FMI (Functional Mock-up Interface) is a widely adopted standard for simulation model exchange in industry, allowing models developed with different tools to be packaged into FMU format for exchange and facilitating cross-organizational collaboration.
### Testing Challenges
1. **Black-box nature**: FMU is a binary file, so white-box testing is ineffective;
2. **Lack of expected outputs**: Complex dynamic systems have no known "correct outputs" as a benchmark;
3. **State space explosion**: Input space is infinite, making exhaustive testing impossible.

## Solution: Metamorphic Testing and LLM Multi-Agent Framework

### Core Idea of Metamorphic Testing
Instead of directly judging output correctness, it checks the reasonable relationships between outputs (metamorphic relations, MRs). For example: sin(-x) = -sin(x). Industrial MRs include scaling, monotonicity, invariance, conservation laws, etc.
### LLM Multi-Agent Framework
Collaborated by 5 types of agents:
1. **Specification Parsing Agent**: Reads specification documents and identifies variables and requirements;
2. **Requirement Extraction Agent**: Identifies MR sources (symmetry, conservation laws, etc.) from specifications;
3. **MR Generation Agent**: Generates formal MRs using the Given-When-Then pattern;
4. **Test Generation Agent**: Converts MRs into executable test cases;
5. **Execution and Verification Agent**: Coordinates FMU simulation, verifies MRs, and generates reports.
### Advantages of the Given-When-Then Pattern
High readability, clear structure, easy to automate, and traceable.

## Case Study: Verification of a Lubricating Oil Cooling System Simulation Model

### Examples of Automatically Generated MRs
- **MR-1**: Load-temperature monotonicity (Under steady state, increasing heat load leads to a monotonic rise in oil temperature);
- **MR-2**: Flow conservation (In a closed loop, the inflow and outflow of the radiator are equal);
- **MR-3**: Cooling efficiency boundary (When ambient temperature is fixed, adjusting fan speed to 100% results in a reasonable drop in oil temperature).
### Experimental Results
- Successfully generated physically reasonable MRs;
- Significantly reduced manual workload;
- Discovered anomalies in model boundary conditions;
- Improved test coverage.

## Technical Advantages and Current Limitations

### Advantages
- **Multi-agent collaboration**: Specialized, interpretable, scalable, and robust;
- **LLM role**: Natural language understanding, domain knowledge reasoning, creative generation, and formal transformation.
### Limitations
- Dependent on the quality of specification documents;
- LLMs may generate hallucinated MRs;
- High computational cost;
- Adaptability to other physical domains needs verification.

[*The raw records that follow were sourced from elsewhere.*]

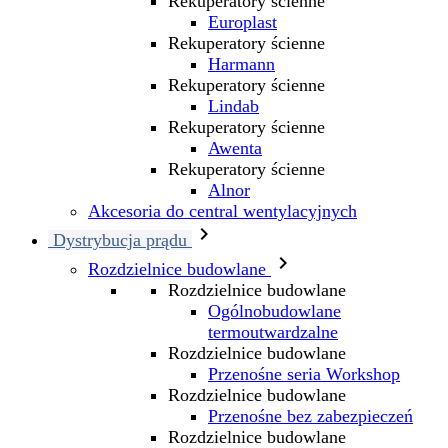
Rekuperatory ścienne
Europlast
Rekuperatory ścienne
Harmann
Rekuperatory ścienne
Lindab
Rekuperatory ścienne
Awenta
Rekuperatory ścienne
Alnor
Akcesoria do central wentylacyjnych

Dystrybucja prądu

Rozdzielnice budowlane
Rozdzielnice budowlane
Ogólnobudowlane
termoutwardzalne
Rozdzielnice budowlane
Przenośne seria Workshop
Rozdzielnice budowlane
Przenośne bez zabezpieczeń
Rozdzielnice budowlane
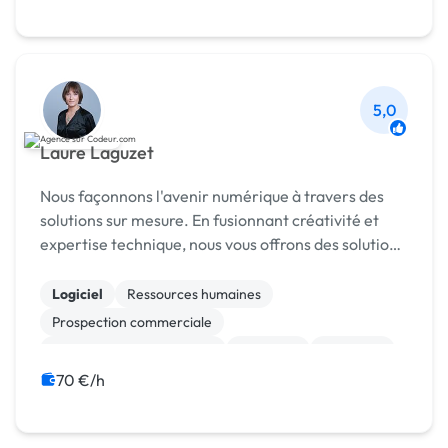
5,0
Laure Laguzet
Nous façonnons l'avenir numérique à travers des
solutions sur mesure. En fusionnant créativité et
expertise technique, nous vous offrons des solutions
prêtes à l'usage qui dépassent vos attentes.
Rejoignez-nous pour une expérience unique a...
Logiciel
Ressources humaines
Prospection commerciale
Test, recette, qualification
Progiciels
Migration
Maintenance
ETL
ERP
CRM
70 €/h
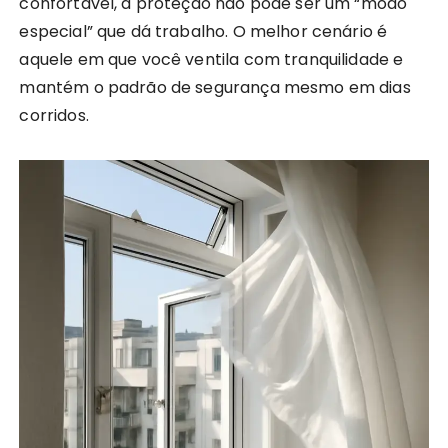
confortável, a proteção não pode ser um “modo
especial” que dá trabalho. O melhor cenário é
aquele em que você ventila com tranquilidade e
mantém o padrão de segurança mesmo em dias
corridos.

## Practical Insights and Recommendations

### For Simulation Model Developers
1. Emphasize the quality of specification documents as the foundation for automated testing;
2. Adopt metamorphic thinking for test design;
3. Human-machine collaboration: Use LLMs to generate initial MR drafts, then refine them with expert review.
### For Test Engineers
1. When "correct outputs" cannot be defined, use metamorphic relations to verify relationships between outputs;
2. Specification-driven testing: Extract test basis from the requirement phase;
3. AI as an assistant rather than a replacement; final decisions depend on human judgment.

## Research Summary and Future Directions

### Summary
This solution combines LLM multi-agent and metamorphic testing, providing a new idea for industrial simulation model verification. It has been proven to reduce manual workload and improve test coverage.
### Future Directions
1. Develop automatic MR quality assessment methods;
2. Introduce active learning to optimize MR generation;
3. Support multi-modal specification documents;
4. Explore real-time test generation in CI/CD pipelines.